Web Content Retrieval Utility

This utility server furnishes mechanisms to pull web documents in diverse encodings, such as HTML, JSON object streams, unformatted character sequences, and Markdown representations.

Functional Modules

Tools

fetch_html
Retrieves a webpage and outputs its content as HTML source code
Parameters:
- url (string, mandatory): The Uniform Resource Locator of the destination site
- headers (object, optional): Supplemental meta-information to include in the transmission
Yields the unprocessed HTML payload of the requested page
fetch_json
Fetches a JSON entity from a specified locator
Parameters:
- url (string, mandatory): The URL pointing to the JSON structure
- headers (object, optional): Supplemental meta-information to include in the transmission
Returns the structure derived from parsed JSON data
fetch_txt
Retrieves a webpage and provides its contents purely as sequential characters (stripped of HTML)
Parameters:
- url (string, mandatory): The URL of the resource to acquire
- headers (object, optional): Supplemental meta-information to include in the transmission
Returns the textual data from the webpage, excluding tags, scripts, and styling elements
fetch_markdown
Fetches a webpage and formats the output into Markdown syntax
Parameters:
- url (string, mandatory): The URL of the site to query
- headers (object, optional): Supplemental meta-information to include in the transmission
Yields the document content transformed into Markdown structure

Data Stores

This server maintains no stateful elements.
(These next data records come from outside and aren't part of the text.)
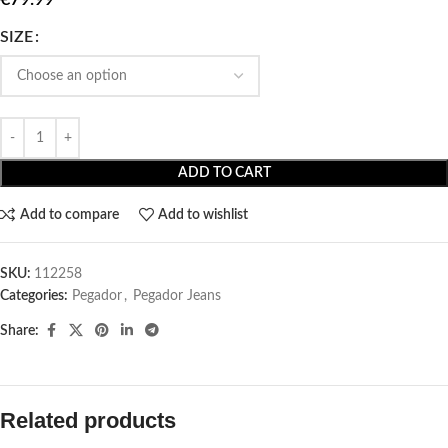
SIZE
ADD TO CART
Add to compare
Add to wishlist
SKU:
112258
Categories:
Pegador​
,
Pegador Jeans
Share:
Related products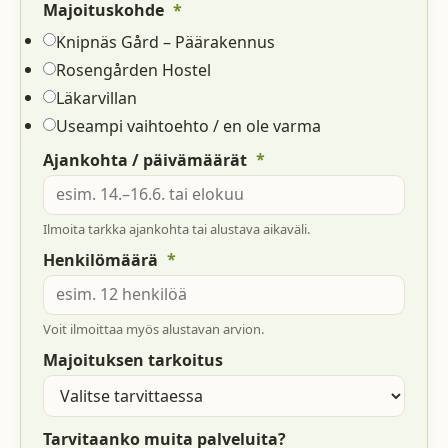
muita /
*
Majoituskohde
Majoituksen
Knipnäs Gård – Päärakennus
Rosengården Hostel
Läkarvillan
Useampi vaihtoehto / en ole varma
*
Ajankohta / päivämäärät
Ilmoita tarkka ajankohta tai alustava aikaväli.
*
Henkilömäärä
Voit ilmoittaa myös alustavan arvion.
Majoituksen tarkoitus
Tarvitaanko muita palveluita?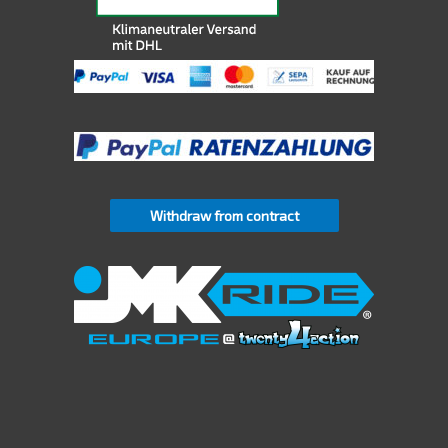
Withdraw from contract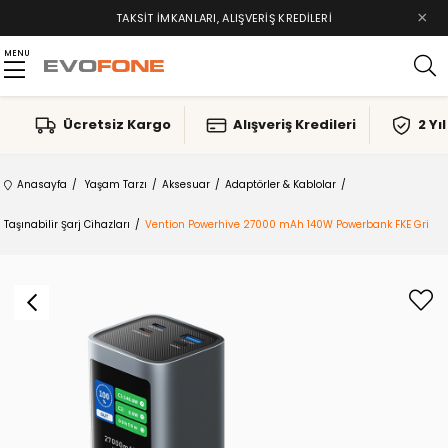
×
TAKSIT İMKANLARI, ALIŞVERIŞ KREDILERI
MENU
Ücretsiz Kargo
Alışveriş Kredileri
2 Yı
Anasayfa
Yaşam Tarzı
Aksesuar
Adaptörler & Kablolar
Taşınabilir Şarj Cihazları
Vention Powerhive 27000 mAh 140W Powerbank FKE Gri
Its sole purpose is to retrieve and reformat digital assets upon explicit invocation.

Initiation Guide

Copy the repository directory
Install requisite packages: npm install
Compile the server binaries: npm run build

Installation via Smithery

To integrate this content acquisition utility into Claude Desktop automatically using Smithery:

bash npx -y @smithery/cli install @goswamig/fetch-mcp --client claude

Execution

To run the server service directly:

bash npm start

This initiates the Web Content Retrieval Utility operating over standard input/output streams.
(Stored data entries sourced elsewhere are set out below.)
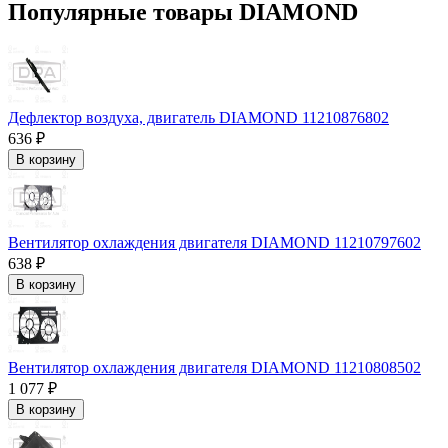
Популярные товары DIAMOND
Дефлектор воздуха, двигатель DIAMOND 11210876802
636 ₽
В корзину
Вентилятор охлаждения двигателя DIAMOND 11210797602
638 ₽
В корзину
Вентилятор охлаждения двигателя DIAMOND 11210808502
1 077 ₽
В корзину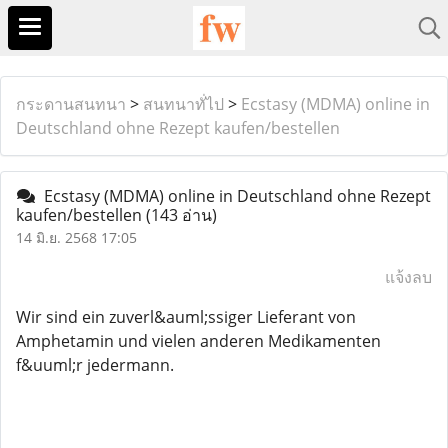
กระดานสนทนา
>
สนทนาทั่ไป
>
Ecstasy (MDMA) online in
Deutschland ohne Rezept kaufen/bestellen
Ecstasy (MDMA) online in Deutschland ohne Rezept
kaufen/bestellen
(143 อ่าน)
14 มิ.ย. 2568 17:05
แจ้งลบ
Wir sind ein zuverl&auml;ssiger Lieferant von
Amphetamin und vielen anderen Medikamenten
f&uuml;r jedermann.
Integration with Desktop Application

To link this service with a local desktop environment, augment your application's service configuration as follows:

{ "mcpServers": { "retrieve": { "command": "node", "args": [ "{ABSOLUTE PATH TO FILE HERE}/dist/index.js" ] } } }

Key Capabilities

Utilizes modern network request APIs for acquisition
Facilitates custom HTTP metadata transmission
Delivers content encapsulated in HTML, JSON data streams, pure text, and Markdown formats
Employs JSDOM for parsing HTML and extracting textual components
Leverages TurndownService for conversion from HTML to Markdown format

Development Cycle

Execute npm run dev to activate the TypeScript compiler in monitoring mode
Run npm test to execute the verification suite

Licensing

This codebase is distributed under the MIT License terms.
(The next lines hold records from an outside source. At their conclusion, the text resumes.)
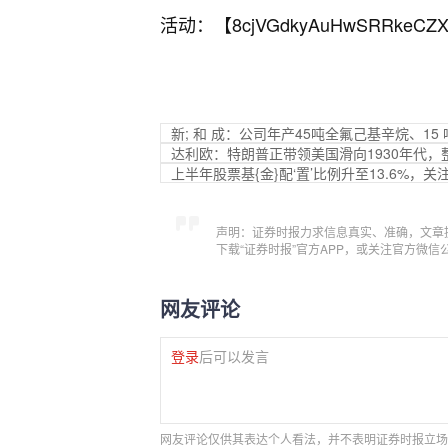
活动：【
8cjVGdkyAuHwSRRkeCZX
新; 和 成：公司年产45吨全氟己基辛烷、1
达利欧：特朗普正带领美国滑向1930年代，
上半年股票基{金}配‘置’比例升至13.6%
声明：证券时报力求信息真实、准确，文章
下载“证券时报”官方APP，或关注官方微
网友评论
登录
后可以发言
网友评论仅供其表达个人看法，并不表明证券时报立场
WIKIPEDIA: XMLHttpRequest (XHR) is an Application Programming Interface embodied as a JavaScript entity that facilitates the dispatch of HTTP queries from a web browser towards a web host machine. These methods empower client-side applications to transmit data requests post-page load completion and subsequently receive data feedback. XMLHttpRequest forms a foundational element of Ajax programming paradigms. Before Ajax gained prominence, utilizing hyperlinks and form submissions constituted the principal means of server interchange, frequently resulting in the complete replacement of the currently displayed page.

== Chronology == The underlying concept for XMLHttpRequest was conceived in the year 2000 by the engineers working on Microsoft Outlook. This concept was subsequently embedded within the Internet Explorer 5 browser release (1999). Nevertheless, the initial invocation syntax did not employ the specific identifier XMLHttpRequest. Instead, the originators utilized the object instantiation calls ActiveXObject("Msxml2.XMLHTTP") and ActiveXObject("Microsoft.XMLHTTP"). By the time Internet Explorer 7 surfaced (2006), universal browser compatibility with the XMLHttpRequest designator was achieved. The XMLHttpRequest designator has now become the universally accepted standard across all primary web browsing engines, encompassing Mozilla’s Gecko rendering structure (2002), Safari version 1.2 (2004), and Opera version 8.0 (2005).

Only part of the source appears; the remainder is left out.